> Problem to work on
All lines from the one including "NAVIGATING THE" to the bottom of the entries below should be repeated exactly, both ends kept.

══════════════════════════════

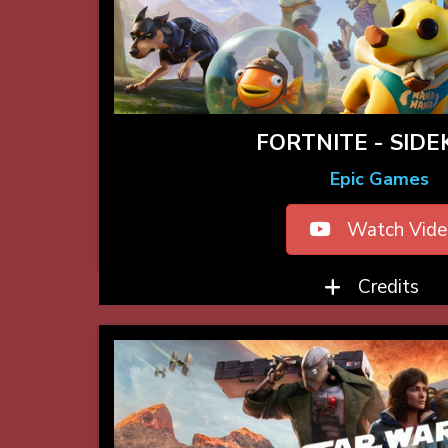
FORTNITE - SIDE
Epic Games
Watch Vide
Credits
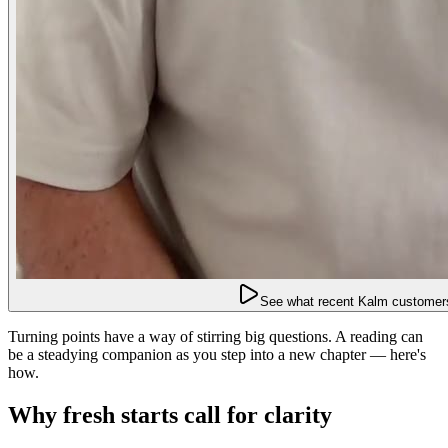
See what recent Kalm customers
Turning points have a way of stirring big questions. A reading can
be a steadying companion as you step into a new chapter — here's
how.
Why fresh starts call for clarity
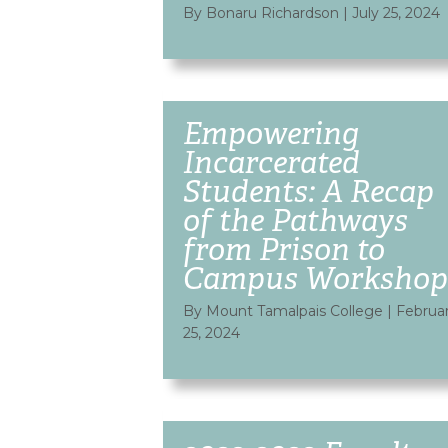
By Bonaru Richardson
|
July 25, 2024
Empowering
Incarcerated
Students: A Recap
of the Pathways
from Prison to
Campus Workshop
By Mount Tamalpais College
|
Februa
25, 2024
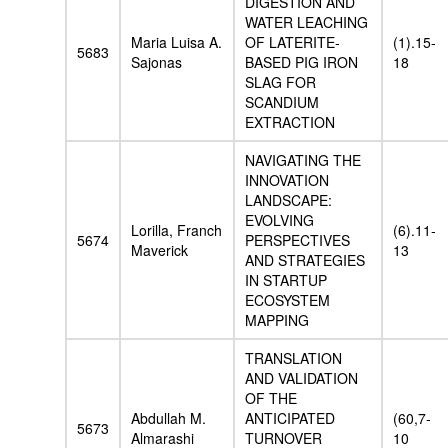
DIGESTION AND
WATER LEACHING
Maria Luisa A.
OF LATERITE-
(1).15-
5683
Sajonas
BASED PIG IRON
18
SLAG FOR
SCANDIUM
EXTRACTION
NAVIGATING THE
INNOVATION
LANDSCAPE:
EVOLVING
Lorilla, Franch
(6).11-
5674
PERSPECTIVES
Maverick
13
AND STRATEGIES
IN STARTUP
ECOSYSTEM
MAPPING
TRANSLATION
AND VALIDATION
OF THE
Abdullah M.
ANTICIPATED
(60,7-
5673
Almarashi
TURNOVER
10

══════════════════════════════

> Reply
NAVIGATING THE
INNOVATION
LANDSCAPE:
EVOLVING
Lorilla, Franch
(6).11-
5674
PERSPECTIVES
Maverick
13
AND STRATEGIES
IN STARTUP
ECOSYSTEM
MAPPING
TRANSLATION
AND VALIDATION
OF THE
Abdullah M.
ANTICIPATED
(60,7-
5673
Almarashi
TURNOVER
10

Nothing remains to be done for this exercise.